#### [Task to complete]
The copy you print must match the listing exactly, with its pictures removed.

□ □ □ □ □

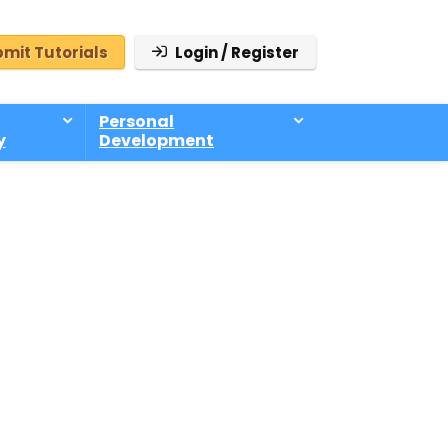
mit Tutorials
Login / Register
Personal
y
Development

□ □ □ □ □

#### [Exercise response]
mit Tutorials
Login / Register
Personal
y
Development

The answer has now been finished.